Товарищ Безменов накладывал резолюции на бумажках просителей. Они были
коротки, ясны и, как мне показалось при первом знакомстве с ними, мудры
по-соломоновски. А быть мудрым на тысячу разных манер дело не легкое.
Агрослужба желдороги требует охраны для дойной козы, электроток возмущается
постановлением горисполкома за номером 113, профессор археологии предлагает
разрыть местный курган, товарищи ходатайствуют о разрешении
концерта-митинга с участием заезжего тенора Бискайского и балетной
мелопластики школы Хопкиной и прочее и прочее. Ко мне под машинку попадала
только ничтожная часть этих бумаг, та, что требовала официального ответа за
номером и с копией. Прошла неделя, а я уже стучала с бойкостью настоящей
старой машинистки. Настучав бумагу с копиями, я легко подхватывала ее левой
рукой, а правой проводила по волосам и спешной походкой шла в кабинет "на
подпись". Кроме меня, в соседней канцелярии работала еще одна машинистка в
земельном отделе. Ей тоже приходилось идти на подпись к товарищу Безменову.

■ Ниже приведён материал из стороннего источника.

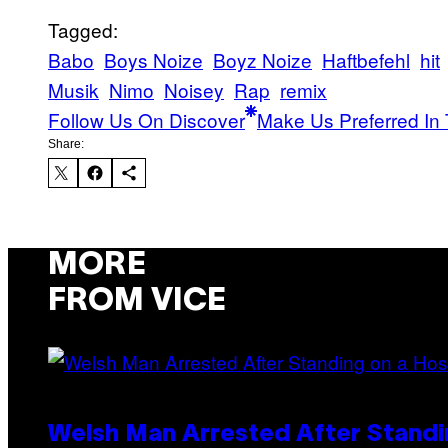
Tagged:
Babo
Boys Noize
Boyz Noize
Haftbefehl
hit
Musik
Nimo
Noisey
Rap
remix
Follow Us On Discover
Make Us Preferred In 
Share:
MORE
FROM VICE
Welsh Man Arrested After Standi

Сперва мы сговаривались и, чтобы не бегать вместе, давали бумаги по очереди
друг другу. Но скоро я заметила, что она обманывает меня: забирает мои, не
давая своих, и прошмыгивает на подпись тихонько, когда я поглощена работой.
Эту машинистку звали Маечкой. Она отличалась тем, что всегда очень
громко и неумеренно вздыхала, отчего всякий раз хрустела планшетка от ее
корсета. У нее было бледное, нездоровое, припудренное лицо, накрашенные
губы, пышная прическа в кудерьках, с грязноватой лентой, охватывающей
голову и лоб. Большая, пышная, широкая в костях, вечно голодная, с жадными
голубыми глазами и напухшими губами, она имела множество поклонников и у
нас в канцелярии и в городе. Заметив ее хитрости, я стала складывать все
бумаги к ней на столик и совершенно прекратила бывать у Безменова.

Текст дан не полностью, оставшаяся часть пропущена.